WHAT YOU NEED TO DO: Copy out the entries exactly, from the first line to the last.

SOURCE DATA:
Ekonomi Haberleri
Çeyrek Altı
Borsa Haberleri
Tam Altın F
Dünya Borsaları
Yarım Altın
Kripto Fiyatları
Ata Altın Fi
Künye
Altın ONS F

SOLUTION BELOW:
Ekonomi Haberleri
Çeyrek Altı
Borsa Haberleri
Tam Altın F
Dünya Borsaları
Yarım Altın
Kripto Fiyatları
Ata Altın Fi
Künye
Altın ONS F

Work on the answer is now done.